====== Data supplied

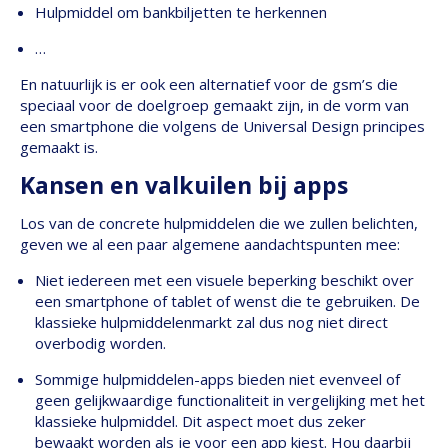
Hulpmiddel om bankbiljetten te herkennen
…
En natuurlijk is er ook een alternatief voor de gsm’s die
speciaal voor de doelgroep gemaakt zijn, in de vorm van
een smartphone die volgens de Universal Design principes
gemaakt is.
Kansen en valkuilen bij apps
Los van de concrete hulpmiddelen die we zullen belichten,
geven we al een paar algemene aandachtspunten mee:
Niet iedereen met een visuele beperking beschikt over
een smartphone of tablet of wenst die te gebruiken. De
klassieke hulpmiddelenmarkt zal dus nog niet direct
overbodig worden.
Sommige hulpmiddelen-apps bieden niet evenveel of
geen gelijkwaardige functionaliteit in vergelijking met het
klassieke hulpmiddel. Dit aspect moet dus zeker
bewaakt worden als je voor een app kiest. Hou daarbij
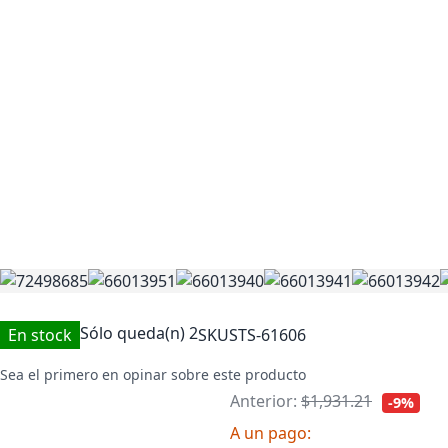
Sólo queda(n)
2
En stock
SKU
STS-61606
Sea el primero en opinar sobre este producto
Anterior:
$1,931.21
-9%
A un pago:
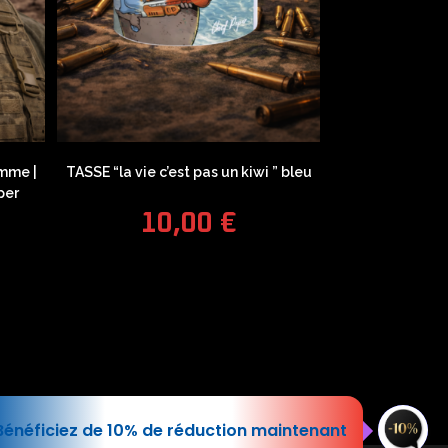
mme |
TASSE “la vie c’est pas un kiwi ” bleu
per
10,00
€
COUPONX0922525262
COPY CODE
pédition
|
Conditions générales de vente
Bénéficiez de 10% de réduction maintenant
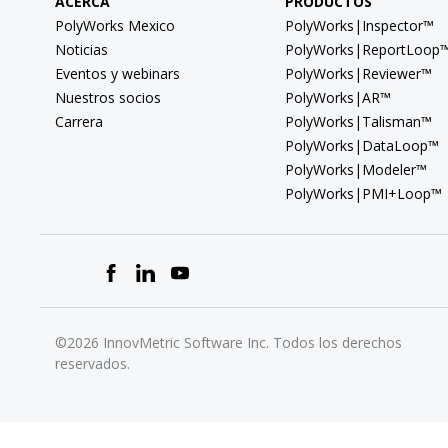
ACERCA
PRODUCTOS
PolyWorks Mexico
PolyWorks|Inspector™
Noticias
PolyWorks|ReportLoop
Eventos y webinars
PolyWorks|Reviewer™
Nuestros socios
PolyWorks|AR™
Carrera
PolyWorks|Talisman™
PolyWorks|DataLoop™
PolyWorks|Modeler™
PolyWorks|PMI+Loop™
©2026 InnovMetric Software Inc. Todos los derechos
reservados.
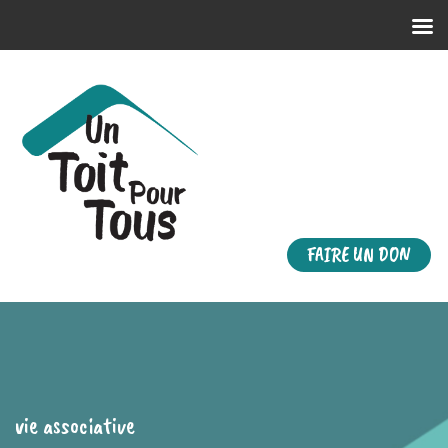
FAIRE UN DON
vie associative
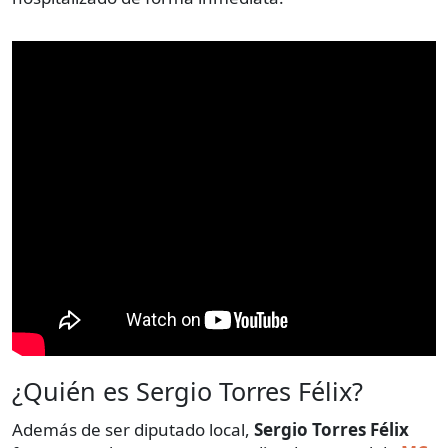
¿Quién es Sergio Torres Félix?
Además de ser diputado local,
Sergio Torres Félix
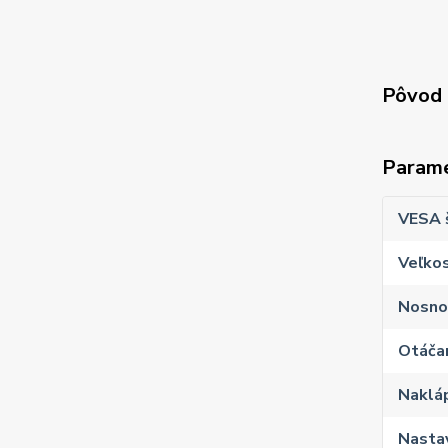
Pôvod 
Param
VESA 
Veľkos
Nosno
Otáčan
Naklá
Nastav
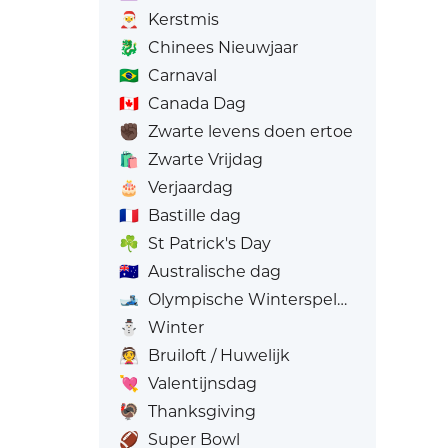
🎅
Kerstmis
🐉
Chinees Nieuwjaar
🇧🇷
Carnaval
🇨🇦
Canada Dag
✊🏿
Zwarte levens doen ertoe
🛍️
Zwarte Vrijdag
🎂
Verjaardag
🇫🇷
Bastille dag
☘️
St Patrick's Day
🇦🇺
Australische dag
🎿
Olympische Winterspelen
⛄
Winter
👰
Bruiloft / Huwelijk
💘
Valentijnsdag
🦃
Thanksgiving
🏈
Super Bowl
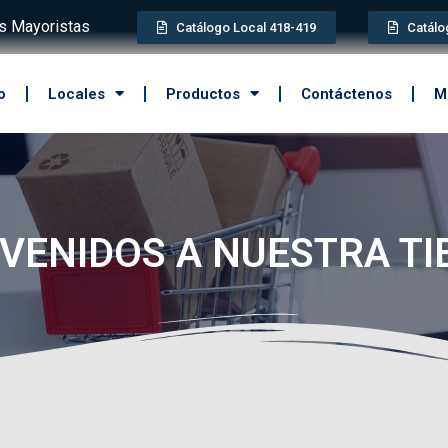
 Mayoristas
Catálogo Local 418-419
Catálo
o
Locales
Productos
Contáctenos
M
VENIDOS A NUESTRA T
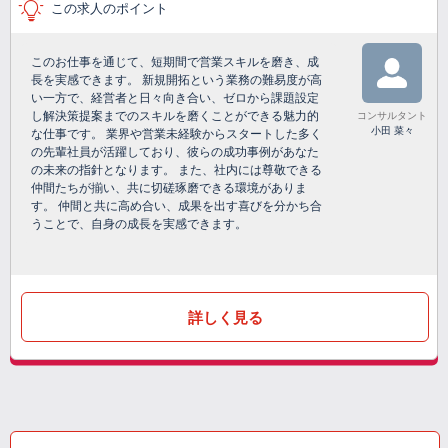
この求人のポイント
このお仕事を通じて、短期間で営業スキルを磨き、成
長を実感できます。 新規開拓という業務の難易度が高
い一方で、経営者と日々向き合い、ゼロから課題設定
し解決策提案までのスキルを磨くことができる魅力的
コンサルタント
小田 菜々
な仕事です。 業界や営業未経験からスタートした多く
の先輩社員が活躍しており、彼らの成功事例があなた
の未来の指針となります。 また、社内には尊敬できる
仲間たちが揃い、共に切磋琢磨できる環境がありま
す。 仲間と共に高め合い、成果を出す喜びを分かち合
うことで、自身の成長を実感できます。
詳しく見る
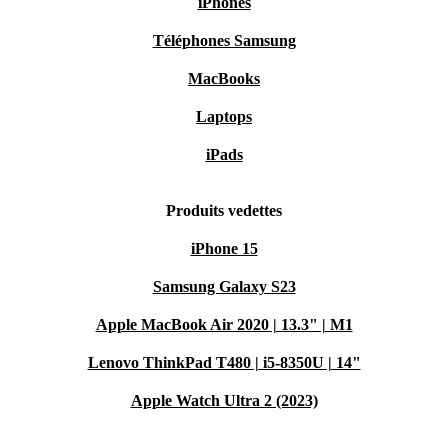
iPhones
Téléphones Samsung
MacBooks
Laptops
iPads
Produits vedettes
iPhone 15
Samsung Galaxy S23
Apple MacBook Air 2020 | 13.3" | M1
Lenovo ThinkPad T480 | i5-8350U | 14"
Apple Watch Ultra 2 (2023)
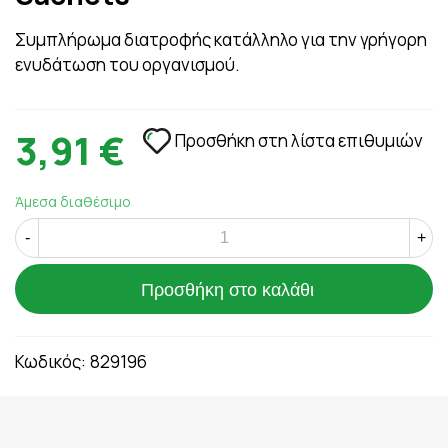
Συμπλήρωμα διατροφής κατάλληλο για την γρήγορη
ενυδάτωση του οργανισμού.
3,91 €
Προσθήκη στη λίστα επιθυμιών
Άμεσα διαθέσιμο
-
+
Προσθήκη στο καλάθι
Κωδικός:
829196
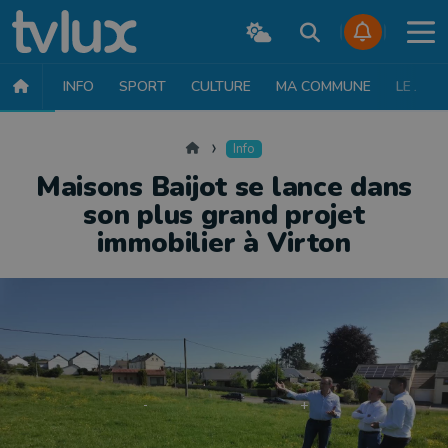
INFO
SPORT
CULTURE
MA COMMUNE
LE JT
INFO
FAITS DIVERS
POLITIQUE
SOCIÉTÉ
MOBILITÉ
SAN
Accueil
Info
Maisons Baijot se lance dans
son plus grand projet
immobilier à Virton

============

Set down every entry above verbatim, without pictures.

Solution for this exercise:
Hulpmiddel om bankbiljetten te herkennen
…
En natuurlijk is er ook een alternatief voor de gsm’s die
speciaal voor de doelgroep gemaakt zijn, in de vorm van
een smartphone die volgens de Universal Design principes
gemaakt is.
Kansen en valkuilen bij apps
Los van de concrete hulpmiddelen die we zullen belichten,
geven we al een paar algemene aandachtspunten mee:
Niet iedereen met een visuele beperking beschikt over
een smartphone of tablet of wenst die te gebruiken. De
klassieke hulpmiddelenmarkt zal dus nog niet direct
overbodig worden.
Sommige hulpmiddelen-apps bieden niet evenveel of
geen gelijkwaardige functionaliteit in vergelijking met het
klassieke hulpmiddel. Dit aspect moet dus zeker
bewaakt worden als je voor een app kiest. Hou daarbij
Sólo queda(n)
2
En stock
SKU
STS-61606
Sea el primero en opinar sobre este producto
Anterior:
$1,931.21
-9%
A un pago:
mme |
TASSE “la vie c’est pas un kiwi ” bleu
per
10,00
€
COUPONX0922525262
COPY CODE
pédition
|
Conditions générales de vente
Bénéficiez de 10% de réduction maintenant
ACERCA
PRODUCTOS
PolyWorks Mexico
PolyWorks|Inspector™
Noticias
PolyWorks|ReportLoop
Eventos y webinars
PolyWorks|Reviewer™
Nuestros socios
PolyWorks|AR™
Carrera
PolyWorks|Talisman™
PolyWorks|DataLoop™
PolyWorks|Modeler™
PolyWorks|PMI+Loop™
©2026 InnovMetric Software Inc. Todos los derechos
reservados.
FAIRE UN DON
vie associative
¿Quién es Sergio Torres Félix?
Además de ser diputado local,
Sergio Torres Félix
Pôvod 
Param
VESA 
Veľkos
Nosno
Otáčan
Naklá
Nastav
🎅
Kerstmis
🐉
Chinees Nieuwjaar
🇧🇷
Carnaval
🇨🇦
Canada Dag
✊🏿
Zwarte levens doen ertoe
🛍️
Zwarte Vrijdag
🎂
Verjaardag
🇫🇷
Bastille dag
☘️
St Patrick's Day
🇦🇺
Australische dag
🎿
Olympische Winterspelen
⛄
Winter
👰
Bruiloft / Huwelijk
💘
Valentijnsdag
🦃
Thanksgiving
🏈
Super Bowl
 Mayoristas
Catálogo Local 418-419
Catálo
o
Locales
Productos
Contáctenos
M
VENIDOS A NUESTRA T
この求人のポイント
このお仕事を通じて、短期間で営業スキルを磨き、成
長を実感できます。 新規開拓という業務の難易度が高
い一方で、経営者と日々向き合い、ゼロから課題設定
し解決策提案までのスキルを磨くことができる魅力的
コンサルタント
小田 菜々
な仕事です。 業界や営業未経験からスタートした多く
の先輩社員が活躍しており、彼らの成功事例があなた
の未来の指針となります。 また、社内には尊敬できる
仲間たちが揃い、共に切磋琢磨できる環境がありま
す。 仲間と共に高め合い、成果を出す喜びを分かち合
うことで、自身の成長を実感できます。
詳しく見る
iPhones
Téléphones Samsung
MacBooks
Laptops
iPads
Produits vedettes
iPhone 15
Samsung Galaxy S23
Apple MacBook Air 2020 | 13.3" | M1
Lenovo ThinkPad T480 | i5-8350U | 14"
Apple Watch Ultra 2 (2023)
Συμπλήρωμα διατροφής κατάλληλο για την γρήγορη
ενυδάτωση του οργανισμού.
3,91 €
Προσθήκη στη λίστα επιθυμιών
Άμεσα διαθέσιμο
-
+
Προσθήκη στο καλάθι
Κωδικός:
829196
INFO
SPORT
CULTURE
MA COMMUNE
LE JT
INFO
FAITS DIVERS
POLITIQUE
SOCIÉTÉ
MOBILITÉ
SAN
Accueil
Info
Maisons Baijot se lance dans
son plus grand projet
immobilier à Virton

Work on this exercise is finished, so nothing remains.